_Assignment_: Without any pictures, print the lines below from the one that has "succès de 2023, cette bûche reprend" through the one that has "Leia a matéria completa no nosso p", exactly and nothing else.

===== Extracted material

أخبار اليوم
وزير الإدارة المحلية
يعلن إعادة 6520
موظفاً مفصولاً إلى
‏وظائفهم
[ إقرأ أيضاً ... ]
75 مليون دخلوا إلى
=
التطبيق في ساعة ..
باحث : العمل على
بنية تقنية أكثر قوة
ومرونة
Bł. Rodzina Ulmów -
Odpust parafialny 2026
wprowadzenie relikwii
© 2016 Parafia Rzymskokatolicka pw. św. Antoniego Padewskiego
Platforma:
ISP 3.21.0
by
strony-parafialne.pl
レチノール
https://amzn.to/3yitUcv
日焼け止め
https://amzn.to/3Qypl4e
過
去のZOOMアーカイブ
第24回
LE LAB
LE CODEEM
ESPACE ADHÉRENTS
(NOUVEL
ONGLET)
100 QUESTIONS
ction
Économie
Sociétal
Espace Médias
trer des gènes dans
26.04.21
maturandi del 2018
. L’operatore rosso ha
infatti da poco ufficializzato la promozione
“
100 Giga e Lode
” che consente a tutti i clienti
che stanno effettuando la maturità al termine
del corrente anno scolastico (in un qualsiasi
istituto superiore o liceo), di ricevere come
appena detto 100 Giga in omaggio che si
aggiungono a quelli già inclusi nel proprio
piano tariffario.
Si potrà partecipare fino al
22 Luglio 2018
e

==========
===== Extracted material

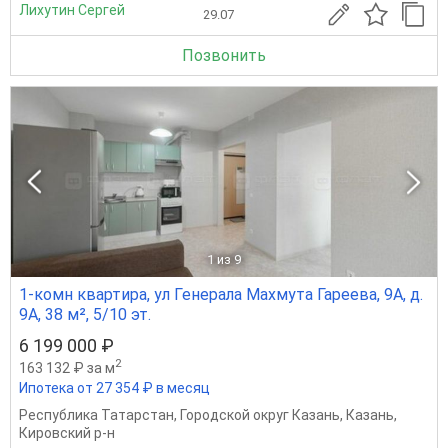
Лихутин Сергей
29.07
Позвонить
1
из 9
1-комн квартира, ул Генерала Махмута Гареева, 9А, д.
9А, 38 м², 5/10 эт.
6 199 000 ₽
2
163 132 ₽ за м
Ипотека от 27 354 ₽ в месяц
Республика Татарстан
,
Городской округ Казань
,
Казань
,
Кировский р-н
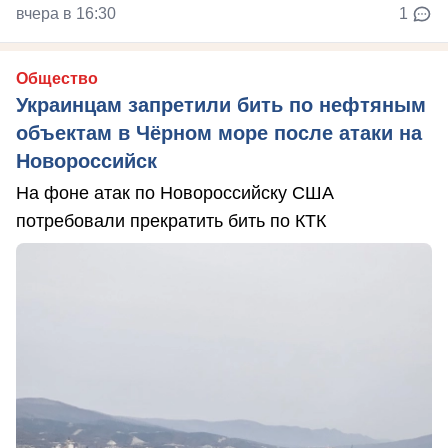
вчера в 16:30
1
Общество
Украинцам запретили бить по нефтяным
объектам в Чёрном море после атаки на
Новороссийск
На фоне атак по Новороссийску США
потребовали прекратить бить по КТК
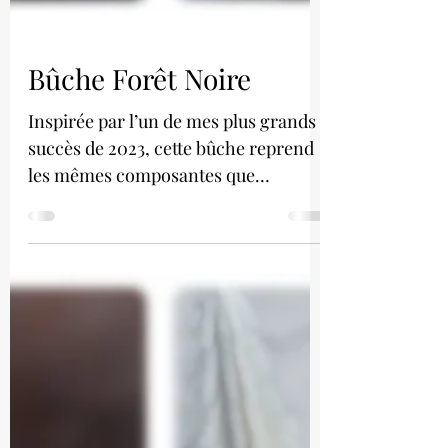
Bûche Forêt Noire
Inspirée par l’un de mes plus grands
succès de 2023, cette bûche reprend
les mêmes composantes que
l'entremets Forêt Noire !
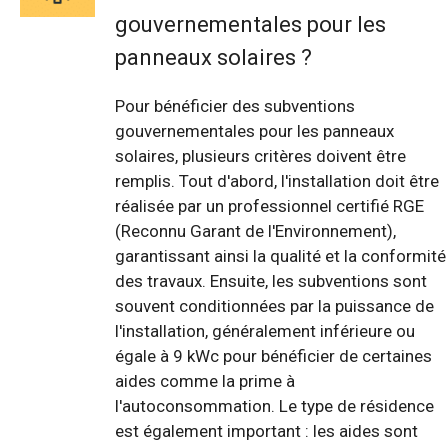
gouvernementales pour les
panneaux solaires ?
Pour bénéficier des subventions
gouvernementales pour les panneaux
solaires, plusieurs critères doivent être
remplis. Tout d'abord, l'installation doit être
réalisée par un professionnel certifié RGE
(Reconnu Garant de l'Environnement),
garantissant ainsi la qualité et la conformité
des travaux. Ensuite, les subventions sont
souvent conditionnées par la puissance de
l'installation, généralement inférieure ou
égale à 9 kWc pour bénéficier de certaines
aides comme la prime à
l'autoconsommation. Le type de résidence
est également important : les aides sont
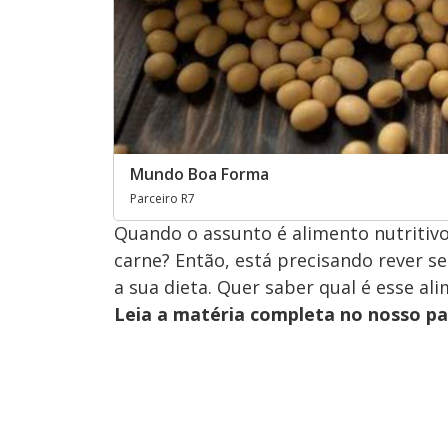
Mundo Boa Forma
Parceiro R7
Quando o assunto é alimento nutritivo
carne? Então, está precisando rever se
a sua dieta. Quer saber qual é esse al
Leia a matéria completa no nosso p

==========
===== Extracted material

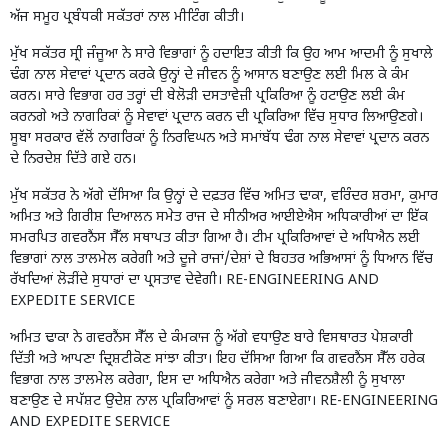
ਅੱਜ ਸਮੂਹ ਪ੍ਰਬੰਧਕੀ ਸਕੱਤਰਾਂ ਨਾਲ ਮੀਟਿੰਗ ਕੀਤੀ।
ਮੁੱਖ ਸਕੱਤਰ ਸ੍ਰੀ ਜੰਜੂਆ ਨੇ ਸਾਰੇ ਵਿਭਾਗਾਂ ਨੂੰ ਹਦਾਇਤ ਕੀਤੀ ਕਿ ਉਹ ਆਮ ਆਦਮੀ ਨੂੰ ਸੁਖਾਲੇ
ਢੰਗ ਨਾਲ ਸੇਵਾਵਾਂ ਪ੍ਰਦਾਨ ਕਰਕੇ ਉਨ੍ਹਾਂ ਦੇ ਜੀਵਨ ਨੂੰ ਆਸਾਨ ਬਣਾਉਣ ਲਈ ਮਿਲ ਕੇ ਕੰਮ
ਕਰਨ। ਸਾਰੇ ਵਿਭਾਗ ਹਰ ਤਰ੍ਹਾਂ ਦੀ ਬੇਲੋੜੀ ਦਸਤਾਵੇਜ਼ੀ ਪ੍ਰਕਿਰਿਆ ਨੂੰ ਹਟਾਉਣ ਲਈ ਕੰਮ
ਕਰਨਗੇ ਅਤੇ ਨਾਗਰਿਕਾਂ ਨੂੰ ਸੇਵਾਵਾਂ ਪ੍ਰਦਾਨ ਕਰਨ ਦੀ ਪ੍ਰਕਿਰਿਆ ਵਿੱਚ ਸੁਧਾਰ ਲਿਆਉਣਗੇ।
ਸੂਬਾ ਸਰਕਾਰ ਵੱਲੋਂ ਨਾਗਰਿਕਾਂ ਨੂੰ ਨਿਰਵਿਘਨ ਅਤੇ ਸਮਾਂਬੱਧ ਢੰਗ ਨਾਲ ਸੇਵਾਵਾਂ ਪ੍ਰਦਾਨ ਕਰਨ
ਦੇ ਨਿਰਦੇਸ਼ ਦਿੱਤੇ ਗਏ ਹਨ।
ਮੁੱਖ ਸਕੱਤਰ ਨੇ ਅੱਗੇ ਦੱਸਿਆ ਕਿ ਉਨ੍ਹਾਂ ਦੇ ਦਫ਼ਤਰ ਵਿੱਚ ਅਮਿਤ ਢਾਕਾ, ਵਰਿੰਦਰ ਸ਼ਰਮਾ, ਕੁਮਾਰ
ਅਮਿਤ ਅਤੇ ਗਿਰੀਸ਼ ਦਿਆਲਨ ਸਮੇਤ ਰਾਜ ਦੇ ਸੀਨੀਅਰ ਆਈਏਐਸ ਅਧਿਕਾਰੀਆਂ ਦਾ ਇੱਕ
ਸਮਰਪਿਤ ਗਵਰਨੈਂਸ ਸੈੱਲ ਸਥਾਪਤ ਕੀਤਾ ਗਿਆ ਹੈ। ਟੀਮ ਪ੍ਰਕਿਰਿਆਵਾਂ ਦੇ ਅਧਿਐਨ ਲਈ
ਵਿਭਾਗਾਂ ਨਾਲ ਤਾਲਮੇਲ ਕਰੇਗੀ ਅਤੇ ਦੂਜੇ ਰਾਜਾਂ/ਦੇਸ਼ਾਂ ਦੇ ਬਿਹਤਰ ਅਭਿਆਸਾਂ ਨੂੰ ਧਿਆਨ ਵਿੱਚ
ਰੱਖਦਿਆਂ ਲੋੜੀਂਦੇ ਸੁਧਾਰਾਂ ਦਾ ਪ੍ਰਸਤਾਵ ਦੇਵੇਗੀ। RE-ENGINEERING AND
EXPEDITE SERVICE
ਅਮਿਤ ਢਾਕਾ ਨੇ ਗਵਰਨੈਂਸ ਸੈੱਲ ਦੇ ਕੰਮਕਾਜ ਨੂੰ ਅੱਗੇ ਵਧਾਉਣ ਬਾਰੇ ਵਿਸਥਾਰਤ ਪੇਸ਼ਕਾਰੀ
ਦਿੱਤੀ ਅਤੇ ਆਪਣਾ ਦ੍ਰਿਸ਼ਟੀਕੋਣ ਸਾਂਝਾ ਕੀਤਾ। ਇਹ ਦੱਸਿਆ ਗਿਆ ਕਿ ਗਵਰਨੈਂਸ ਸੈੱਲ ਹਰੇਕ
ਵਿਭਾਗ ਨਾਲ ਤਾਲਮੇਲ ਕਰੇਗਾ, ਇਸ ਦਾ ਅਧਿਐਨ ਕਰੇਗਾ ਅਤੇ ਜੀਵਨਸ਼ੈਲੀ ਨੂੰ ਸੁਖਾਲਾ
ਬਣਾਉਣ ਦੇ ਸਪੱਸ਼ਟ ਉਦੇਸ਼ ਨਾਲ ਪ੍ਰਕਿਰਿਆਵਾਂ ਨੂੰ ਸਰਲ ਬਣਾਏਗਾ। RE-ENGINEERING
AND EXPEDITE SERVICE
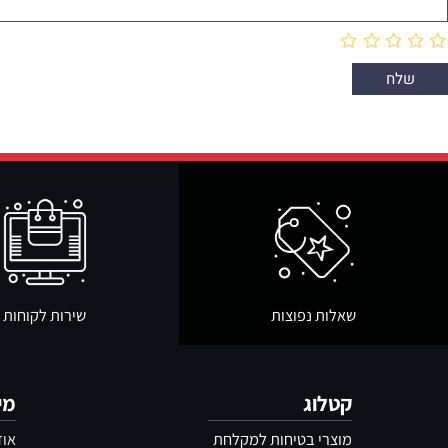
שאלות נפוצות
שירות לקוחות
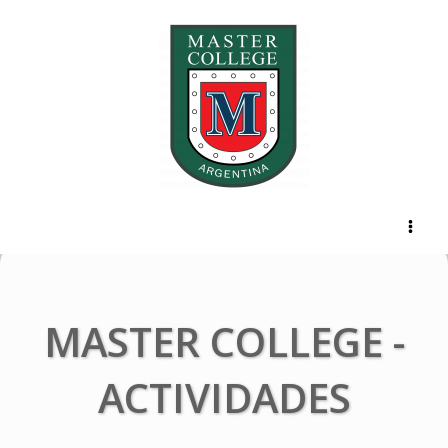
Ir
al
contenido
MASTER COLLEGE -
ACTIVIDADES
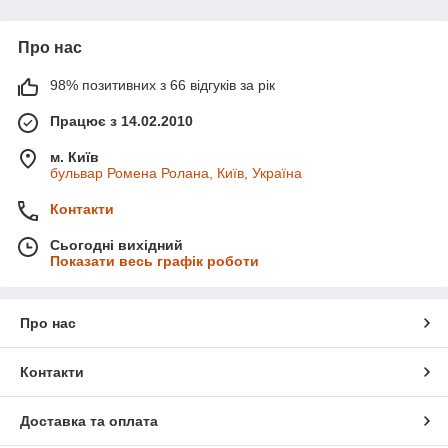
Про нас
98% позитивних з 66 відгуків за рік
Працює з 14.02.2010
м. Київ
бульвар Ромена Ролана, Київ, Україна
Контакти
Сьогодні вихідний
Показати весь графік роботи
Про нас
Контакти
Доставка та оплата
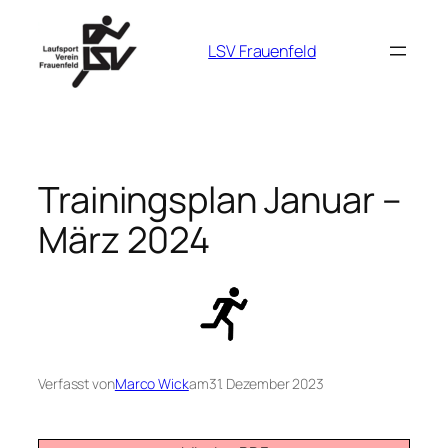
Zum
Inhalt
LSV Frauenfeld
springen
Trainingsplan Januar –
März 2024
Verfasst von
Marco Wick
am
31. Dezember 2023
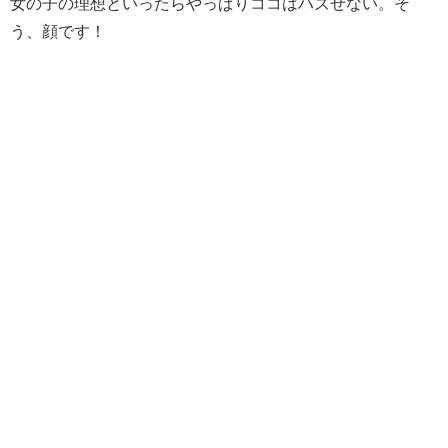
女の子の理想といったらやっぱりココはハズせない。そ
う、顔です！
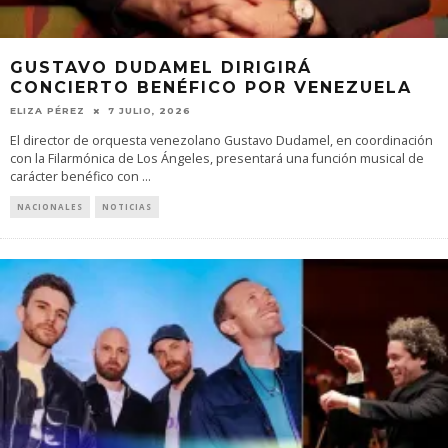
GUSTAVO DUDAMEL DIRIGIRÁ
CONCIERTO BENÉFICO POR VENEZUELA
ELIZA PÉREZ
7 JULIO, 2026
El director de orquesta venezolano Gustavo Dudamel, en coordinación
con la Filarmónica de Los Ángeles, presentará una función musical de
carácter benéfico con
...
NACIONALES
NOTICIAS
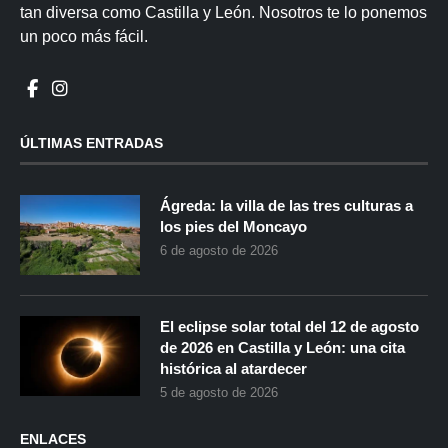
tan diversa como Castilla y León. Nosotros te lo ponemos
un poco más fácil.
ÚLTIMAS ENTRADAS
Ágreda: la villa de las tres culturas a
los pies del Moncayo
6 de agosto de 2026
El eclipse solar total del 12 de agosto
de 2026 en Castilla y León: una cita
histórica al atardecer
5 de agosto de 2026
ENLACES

==========

_Exercise solution_:
succès de 2023, cette bûche reprend
les mêmes composantes que
l'entremets Forêt Noire !
gouvernementales pour les
panneaux solaires ?
Pour bénéficier des subventions
gouvernementales pour les panneaux
solaires, plusieurs critères doivent être
remplis. Tout d'abord, l'installation doit être
réalisée par un professionnel certifié RGE
(Reconnu Garant de l'Environnement),
garantissant ainsi la qualité et la conformité
des travaux. Ensuite, les subventions sont
souvent conditionnées par la puissance de
l'installation, généralement inférieure ou
égale à 9 kWc pour bénéficier de certaines
aides comme la prime à
l'autoconsommation. Le type de résidence
est également important : les aides sont
Mundo Boa Forma
Parceiro R7
Quando o assunto é alimento nutritivo
carne? Então, está precisando rever se
a sua dieta. Quer saber qual é esse al
Leia a matéria completa no nosso p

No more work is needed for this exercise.